Cambering, gulls and valley bulging are responses to stress relief or ‘unloading’ that results from rapid incision or erosion of the landscape in conjunction with gravitational forces. Hutchinson (1991) used the term ‘superficial valley disturbances’ to describe the processes of cambering, gulls and valley bulging associated with periglacial conditions.
Cambering involves large-scale stretching, tilting or rotation of more competent blocks over less competent strata such as clays, mudstones or shales. Cambered strata occur on valley crests and commonly the cambered blocks are tilted to the valley axis. The movement of the competent strata may result, at least in part, from weathering and changes in pore pressures in the underlying, less competent strata.

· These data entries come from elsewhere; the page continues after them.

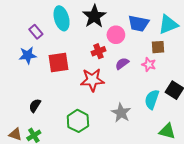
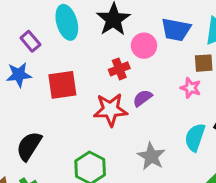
purple semicircle: (122, 63) -> (143, 98), moved
black semicircle: (35, 106) -> (29, 146), size x1.5

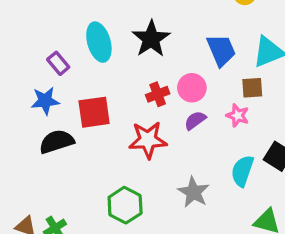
blue trapezoid: (176, 30) -> (221, 50), turned -124
pink circle: (144, 46) -> (192, 88), moved
purple semicircle: (143, 98) -> (195, 120), moved
black semicircle: (29, 146) -> (57, 142), moved, turned 40

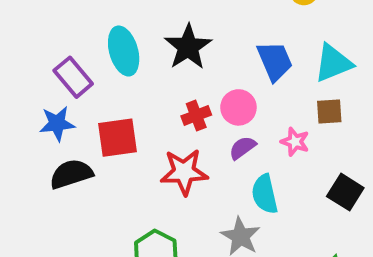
purple rectangle: (58, 63) -> (73, 77), size x1.4
brown square: (252, 88) -> (329, 111), moved
cyan semicircle: (242, 171) -> (265, 194), moved, turned -32

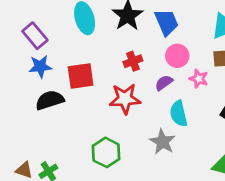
blue trapezoid: (275, 61) -> (167, 22), moved
purple rectangle: (73, 77) -> (35, 36), moved
pink circle: (238, 107) -> (177, 56), moved

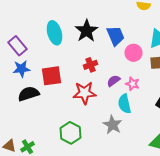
pink circle: (177, 56) -> (134, 53), moved
pink star: (199, 79) -> (132, 84), moved

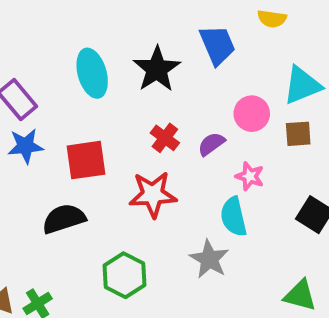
blue trapezoid: (116, 36) -> (217, 45), moved
red cross: (90, 65) -> (165, 138), turned -32
purple semicircle: (114, 81) -> (211, 144), moved
black semicircle: (28, 94) -> (64, 219), moved

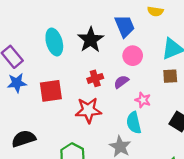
pink circle: (252, 114) -> (133, 56), moved
red cross: (165, 138) -> (95, 78), turned 35
black semicircle: (64, 219) -> (24, 139), moved

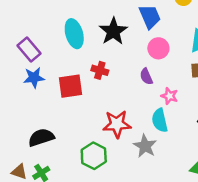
red cross: (95, 78) -> (100, 70), moved, turned 35
purple semicircle: (121, 82) -> (146, 76), turned -77
red star: (88, 110) -> (117, 124), moved

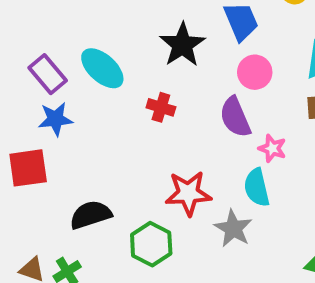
cyan ellipse: (74, 34) -> (102, 68), moved, turned -32
purple semicircle: (146, 76) -> (235, 117), size x1.5
red square: (71, 86) -> (28, 168), moved
black semicircle: (41, 137) -> (91, 215), moved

Gulls are deep discontinuities in competent strata that extend back from the valley crest, commonly parallel to the axis of the valley and associated with relaxation of the valley side. Gull widths can range from millimetres to tens of metres. They do not always extend up to the ground surface and may or may not be sediment filled. In some scenarios the dating of cements can provide information with respect to their minimum age (Self and Farrant, 2013).

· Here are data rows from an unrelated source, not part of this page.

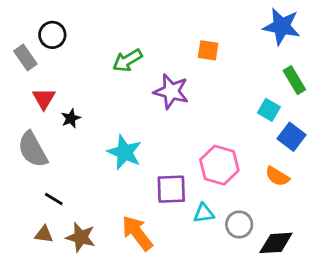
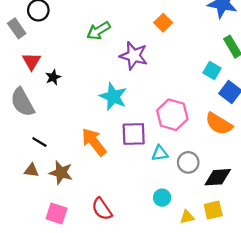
orange square: (208, 50) -> (163, 23), turned 36
cyan star: (125, 152) -> (113, 97), moved
orange semicircle: (277, 176) -> (219, 124), size x1.4
orange arrow: (137, 233) -> (94, 142), moved

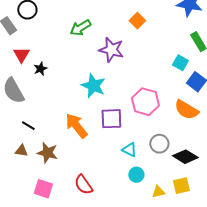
cyan triangle: (160, 153) -> (129, 150), moved, turned 35
black diamond: (218, 177) -> (185, 157), turned 35

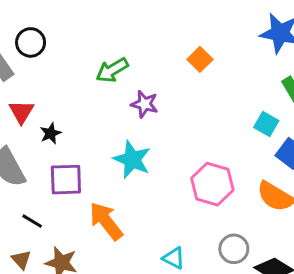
purple star: (111, 50) -> (145, 104), moved, size x0.7
purple square: (111, 119) -> (66, 180), moved
cyan triangle: (129, 150) -> (174, 258), moved
brown triangle: (21, 151) -> (21, 260), turned 40

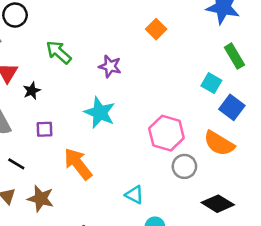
green arrow: (112, 70) -> (59, 52), moved, turned 72
purple square: (66, 180) -> (45, 129), size x0.6
gray circle: (234, 249) -> (184, 166), moved

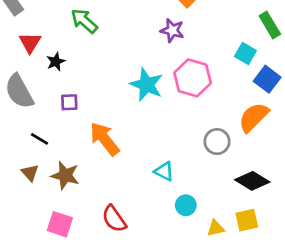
purple star: (110, 66) -> (172, 30), moved
cyan star: (100, 113) -> (147, 85), moved
pink hexagon: (166, 133) -> (193, 78), moved
orange semicircle: (219, 143) -> (254, 117), turned 104

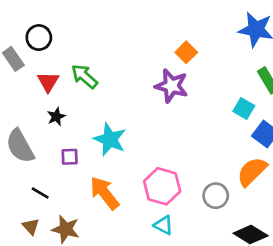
purple star: (172, 30) -> (171, 86), size x1.4
red triangle: (30, 43) -> (48, 82), moved
pink hexagon: (193, 78) -> (162, 186), moved
cyan star: (147, 85) -> (110, 139), moved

Valley bulging comprises the development of non-tectonic anticlinal folds or discontinuities in the base of valleys. The processes leading to valley bulging can be complex, incorporating rebound due to erosion and periglacial freezing of the ground accompanied by the development of excess pore pressures and compressional forces imposed by inward relaxation of valley sides, e.g. the example at Rowlee Bridge.

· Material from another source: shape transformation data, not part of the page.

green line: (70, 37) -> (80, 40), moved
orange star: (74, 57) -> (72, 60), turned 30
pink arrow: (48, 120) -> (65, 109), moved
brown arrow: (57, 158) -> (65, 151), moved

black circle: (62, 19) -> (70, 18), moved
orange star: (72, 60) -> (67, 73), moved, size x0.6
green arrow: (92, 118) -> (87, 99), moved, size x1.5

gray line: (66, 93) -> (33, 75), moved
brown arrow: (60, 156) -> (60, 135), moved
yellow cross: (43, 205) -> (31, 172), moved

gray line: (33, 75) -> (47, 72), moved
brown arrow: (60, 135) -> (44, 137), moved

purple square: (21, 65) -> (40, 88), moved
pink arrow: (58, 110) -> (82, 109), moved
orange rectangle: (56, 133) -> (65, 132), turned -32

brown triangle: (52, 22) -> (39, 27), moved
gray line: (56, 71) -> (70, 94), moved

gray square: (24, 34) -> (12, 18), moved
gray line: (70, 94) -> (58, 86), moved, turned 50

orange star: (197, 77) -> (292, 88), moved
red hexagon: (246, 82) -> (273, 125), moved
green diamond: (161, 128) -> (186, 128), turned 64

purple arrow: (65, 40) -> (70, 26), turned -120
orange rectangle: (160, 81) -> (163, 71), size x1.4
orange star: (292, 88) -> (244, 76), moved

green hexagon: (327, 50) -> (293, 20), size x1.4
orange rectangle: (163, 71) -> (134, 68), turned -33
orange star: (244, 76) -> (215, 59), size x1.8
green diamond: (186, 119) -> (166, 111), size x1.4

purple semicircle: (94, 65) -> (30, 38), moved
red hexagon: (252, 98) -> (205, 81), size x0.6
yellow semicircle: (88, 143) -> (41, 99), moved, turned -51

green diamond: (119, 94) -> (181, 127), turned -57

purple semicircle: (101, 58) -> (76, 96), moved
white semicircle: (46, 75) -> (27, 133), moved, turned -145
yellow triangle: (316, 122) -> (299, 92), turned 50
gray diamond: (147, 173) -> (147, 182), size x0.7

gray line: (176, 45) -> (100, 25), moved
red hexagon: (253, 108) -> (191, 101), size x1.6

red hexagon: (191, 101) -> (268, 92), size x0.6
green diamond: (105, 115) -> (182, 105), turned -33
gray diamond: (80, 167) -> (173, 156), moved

Why are we interested in cambering and valley bulging?
These features are of interest to our researchers because they help us to better understand the processes associated with permafrost, Quaternary conditions and rates of landscape evolution. Improved understanding also informs planning for ground engineering projects.
The size and scale of these features can impact significantly on engineering. For example, evaluation of clay disturbance as a consequence of valley bulging was critical to the construction of the Empingham dam at Rutland Water and the upper dams of the Derwent Valley. We have also been investigating the use of geophysical techniques such as electrical resistivity topography and ground-probing radar to determine the location of and characterise buried gull features.
Other processes causing shallow geohazards
Glacial depositional environments may comprise very variable sequences of lithology. There is a range of other glacial and periglacial processes that have the potential to affect the engineering of the near-surface, including:
- relict cryogenic mounds, for example disturbance by relict pingos, which can be a cause of unforeseen ground conditions
- relict ice wedges
- other hill-slope processes, such as:
- frost creep: downslope soil displacement that occurs during freeze–thaw cycles
- soilfluction: downhill movement of water-saturated soil
- gelifluction: a similar process to solifluction that occurs in permafrost conditions
- nivation: processes that occur under snow cover
- thermokarst processes: process that occur during thawing of permafrost or large-scale ice sheets
You may also be interested in
Measuring, recording and analysing near-surface geological hazards including landslides, sinkholes and discontinuities.
1. Hutchinson (1991)
Hutchinson, J.N. 1991. Theme lecture: Periglacial and slope processes. Geological Society, London, Engineering Geology Special Publications, 7, 283-331, 1991, https://doi.org/10.1144/GSL.ENG.1991.007.01.27
2. Self and Farrant, 2013
Self, C. and Farrant, A. R. 2013 Gulls, gull-caves and cambering in the southern Cotswold Hills, England. In: 16th International Congress of Speleology, Brno, Czech Republic, 21-28 July 2013. Prague, Czech Republic, Czech Speleological Society.